Dataset extract:
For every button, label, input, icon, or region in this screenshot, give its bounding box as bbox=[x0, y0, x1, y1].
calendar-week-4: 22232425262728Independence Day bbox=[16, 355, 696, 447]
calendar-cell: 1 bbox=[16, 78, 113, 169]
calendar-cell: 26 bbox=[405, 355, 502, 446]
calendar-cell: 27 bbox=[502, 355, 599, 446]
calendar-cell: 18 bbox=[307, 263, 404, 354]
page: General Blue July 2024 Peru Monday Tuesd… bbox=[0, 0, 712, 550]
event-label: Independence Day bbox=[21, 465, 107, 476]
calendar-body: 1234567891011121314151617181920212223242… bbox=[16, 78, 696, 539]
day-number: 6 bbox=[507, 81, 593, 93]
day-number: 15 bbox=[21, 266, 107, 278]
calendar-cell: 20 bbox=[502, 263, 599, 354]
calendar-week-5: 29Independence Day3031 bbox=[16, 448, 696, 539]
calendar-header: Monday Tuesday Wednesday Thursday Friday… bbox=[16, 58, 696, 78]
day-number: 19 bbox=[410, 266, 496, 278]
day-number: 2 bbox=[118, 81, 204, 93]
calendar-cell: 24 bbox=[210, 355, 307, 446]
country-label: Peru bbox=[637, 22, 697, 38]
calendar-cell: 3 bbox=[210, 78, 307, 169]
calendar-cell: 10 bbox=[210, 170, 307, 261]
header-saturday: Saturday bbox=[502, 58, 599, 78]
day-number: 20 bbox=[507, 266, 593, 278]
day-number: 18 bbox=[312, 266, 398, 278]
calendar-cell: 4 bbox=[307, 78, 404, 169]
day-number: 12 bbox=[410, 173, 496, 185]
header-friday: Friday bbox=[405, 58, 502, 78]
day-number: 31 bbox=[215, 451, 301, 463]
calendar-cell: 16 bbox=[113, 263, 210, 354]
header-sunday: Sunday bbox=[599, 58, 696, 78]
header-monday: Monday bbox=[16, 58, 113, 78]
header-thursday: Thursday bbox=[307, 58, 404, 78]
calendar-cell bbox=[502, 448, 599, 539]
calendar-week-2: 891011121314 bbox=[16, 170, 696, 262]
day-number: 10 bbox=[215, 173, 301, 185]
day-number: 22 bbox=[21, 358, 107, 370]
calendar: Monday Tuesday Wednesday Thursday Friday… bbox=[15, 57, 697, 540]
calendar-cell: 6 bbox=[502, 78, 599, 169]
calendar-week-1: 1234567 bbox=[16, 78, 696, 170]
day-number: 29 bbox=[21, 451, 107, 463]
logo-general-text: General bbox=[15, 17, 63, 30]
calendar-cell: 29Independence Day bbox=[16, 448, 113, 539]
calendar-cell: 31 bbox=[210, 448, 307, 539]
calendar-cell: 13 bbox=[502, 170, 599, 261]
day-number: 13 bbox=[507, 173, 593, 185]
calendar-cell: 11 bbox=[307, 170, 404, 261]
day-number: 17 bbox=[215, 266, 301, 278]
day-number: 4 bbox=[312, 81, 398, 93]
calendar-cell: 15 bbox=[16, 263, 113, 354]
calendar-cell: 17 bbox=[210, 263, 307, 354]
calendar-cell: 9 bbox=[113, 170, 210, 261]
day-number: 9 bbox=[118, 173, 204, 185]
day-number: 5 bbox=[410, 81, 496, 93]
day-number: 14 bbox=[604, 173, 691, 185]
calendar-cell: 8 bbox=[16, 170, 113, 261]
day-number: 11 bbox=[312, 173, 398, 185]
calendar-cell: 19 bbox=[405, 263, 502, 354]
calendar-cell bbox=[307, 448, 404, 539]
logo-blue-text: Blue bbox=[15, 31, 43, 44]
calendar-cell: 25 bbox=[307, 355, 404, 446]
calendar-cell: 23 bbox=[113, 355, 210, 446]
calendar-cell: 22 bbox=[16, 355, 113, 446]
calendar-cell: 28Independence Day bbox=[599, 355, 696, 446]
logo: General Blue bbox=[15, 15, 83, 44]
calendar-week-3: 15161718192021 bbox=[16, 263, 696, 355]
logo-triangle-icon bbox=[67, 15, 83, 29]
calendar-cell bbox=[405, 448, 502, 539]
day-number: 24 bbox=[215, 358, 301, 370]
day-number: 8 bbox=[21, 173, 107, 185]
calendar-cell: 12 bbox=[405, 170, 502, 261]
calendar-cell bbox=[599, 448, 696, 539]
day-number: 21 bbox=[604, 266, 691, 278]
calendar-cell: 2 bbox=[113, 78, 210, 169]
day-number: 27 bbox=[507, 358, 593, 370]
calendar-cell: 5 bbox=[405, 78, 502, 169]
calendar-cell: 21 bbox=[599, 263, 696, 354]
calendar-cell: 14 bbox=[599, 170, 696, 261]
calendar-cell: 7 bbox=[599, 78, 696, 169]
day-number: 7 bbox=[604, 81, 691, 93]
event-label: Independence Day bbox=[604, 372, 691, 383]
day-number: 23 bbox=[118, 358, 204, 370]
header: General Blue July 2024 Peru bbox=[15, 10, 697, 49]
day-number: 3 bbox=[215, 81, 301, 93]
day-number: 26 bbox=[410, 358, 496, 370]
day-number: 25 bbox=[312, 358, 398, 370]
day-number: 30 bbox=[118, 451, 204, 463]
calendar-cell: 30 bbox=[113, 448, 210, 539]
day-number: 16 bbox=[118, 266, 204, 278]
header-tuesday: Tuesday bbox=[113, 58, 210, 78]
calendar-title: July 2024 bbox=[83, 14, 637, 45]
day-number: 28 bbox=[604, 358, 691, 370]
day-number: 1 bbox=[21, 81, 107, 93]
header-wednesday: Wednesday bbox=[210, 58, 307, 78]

Your instructions: Write out all the data exactly.

Answer box:
For every button, label, input, icon, or region in this screenshot, give its bounding box as bbox=[x0, y0, x1, y1].
calendar-week-4: 22232425262728Independence Day bbox=[16, 355, 696, 447]
calendar-cell: 1 bbox=[16, 78, 113, 169]
calendar-cell: 26 bbox=[405, 355, 502, 446]
calendar-cell: 27 bbox=[502, 355, 599, 446]
calendar-cell: 18 bbox=[307, 263, 404, 354]
page: General Blue July 2024 Peru Monday Tuesd… bbox=[0, 0, 712, 550]
event-label: Independence Day bbox=[21, 465, 107, 476]
calendar-body: 1234567891011121314151617181920212223242… bbox=[16, 78, 696, 539]
day-number: 6 bbox=[507, 81, 593, 93]
day-number: 15 bbox=[21, 266, 107, 278]
calendar-cell: 20 bbox=[502, 263, 599, 354]
calendar-week-5: 29Independence Day3031 bbox=[16, 448, 696, 539]
calendar-header: Monday Tuesday Wednesday Thursday Friday… bbox=[16, 58, 696, 78]
day-number: 19 bbox=[410, 266, 496, 278]
day-number: 2 bbox=[118, 81, 204, 93]
calendar-cell: 24 bbox=[210, 355, 307, 446]
country-label: Peru bbox=[637, 22, 697, 38]
calendar-cell: 3 bbox=[210, 78, 307, 169]
calendar-cell: 10 bbox=[210, 170, 307, 261]
header-saturday: Saturday bbox=[502, 58, 599, 78]
day-number: 20 bbox=[507, 266, 593, 278]
day-number: 18 bbox=[312, 266, 398, 278]
calendar-cell: 4 bbox=[307, 78, 404, 169]
day-number: 12 bbox=[410, 173, 496, 185]
header-friday: Friday bbox=[405, 58, 502, 78]
day-number: 31 bbox=[215, 451, 301, 463]
calendar-cell: 16 bbox=[113, 263, 210, 354]
header-sunday: Sunday bbox=[599, 58, 696, 78]
header-monday: Monday bbox=[16, 58, 113, 78]
header-thursday: Thursday bbox=[307, 58, 404, 78]
calendar-cell bbox=[502, 448, 599, 539]
calendar-week-2: 891011121314 bbox=[16, 170, 696, 262]
day-number: 10 bbox=[215, 173, 301, 185]
day-number: 22 bbox=[21, 358, 107, 370]
calendar: Monday Tuesday Wednesday Thursday Friday… bbox=[15, 57, 697, 540]
calendar-cell: 6 bbox=[502, 78, 599, 169]
calendar-week-1: 1234567 bbox=[16, 78, 696, 170]
day-number: 29 bbox=[21, 451, 107, 463]
logo-general-text: General bbox=[15, 17, 63, 30]
calendar-cell: 29Independence Day bbox=[16, 448, 113, 539]
calendar-cell: 31 bbox=[210, 448, 307, 539]
calendar-cell: 13 bbox=[502, 170, 599, 261]
day-number: 13 bbox=[507, 173, 593, 185]
calendar-cell: 11 bbox=[307, 170, 404, 261]
day-number: 17 bbox=[215, 266, 301, 278]
day-number: 4 bbox=[312, 81, 398, 93]
calendar-cell: 15 bbox=[16, 263, 113, 354]
calendar-cell: 17 bbox=[210, 263, 307, 354]
calendar-cell: 9 bbox=[113, 170, 210, 261]
day-number: 9 bbox=[118, 173, 204, 185]
day-number: 5 bbox=[410, 81, 496, 93]
day-number: 14 bbox=[604, 173, 691, 185]
calendar-cell: 8 bbox=[16, 170, 113, 261]
day-number: 11 bbox=[312, 173, 398, 185]
calendar-cell: 19 bbox=[405, 263, 502, 354]
calendar-cell bbox=[307, 448, 404, 539]
logo-blue-text: Blue bbox=[15, 31, 43, 44]
calendar-cell: 25 bbox=[307, 355, 404, 446]
calendar-cell: 23 bbox=[113, 355, 210, 446]
calendar-cell: 22 bbox=[16, 355, 113, 446]
calendar-cell: 28Independence Day bbox=[599, 355, 696, 446]
logo: General Blue bbox=[15, 15, 83, 44]
calendar-week-3: 15161718192021 bbox=[16, 263, 696, 355]
logo-triangle-icon bbox=[67, 15, 83, 29]
calendar-cell bbox=[405, 448, 502, 539]
day-number: 24 bbox=[215, 358, 301, 370]
day-number: 8 bbox=[21, 173, 107, 185]
calendar-cell: 12 bbox=[405, 170, 502, 261]
calendar-cell bbox=[599, 448, 696, 539]
day-number: 21 bbox=[604, 266, 691, 278]
calendar-cell: 2 bbox=[113, 78, 210, 169]
day-number: 27 bbox=[507, 358, 593, 370]
calendar-cell: 5 bbox=[405, 78, 502, 169]
calendar-cell: 21 bbox=[599, 263, 696, 354]
calendar-cell: 14 bbox=[599, 170, 696, 261]
calendar-cell: 7 bbox=[599, 78, 696, 169]
day-number: 7 bbox=[604, 81, 691, 93]
event-label: Independence Day bbox=[604, 372, 691, 383]
day-number: 23 bbox=[118, 358, 204, 370]
header: General Blue July 2024 Peru bbox=[15, 10, 697, 49]
day-number: 3 bbox=[215, 81, 301, 93]
day-number: 26 bbox=[410, 358, 496, 370]
day-number: 25 bbox=[312, 358, 398, 370]
day-number: 30 bbox=[118, 451, 204, 463]
calendar-cell: 30 bbox=[113, 448, 210, 539]
day-number: 16 bbox=[118, 266, 204, 278]
header-tuesday: Tuesday bbox=[113, 58, 210, 78]
calendar-title: July 2024 bbox=[83, 14, 637, 45]
day-number: 28 bbox=[604, 358, 691, 370]
day-number: 1 bbox=[21, 81, 107, 93]
header-wednesday: Wednesday bbox=[210, 58, 307, 78]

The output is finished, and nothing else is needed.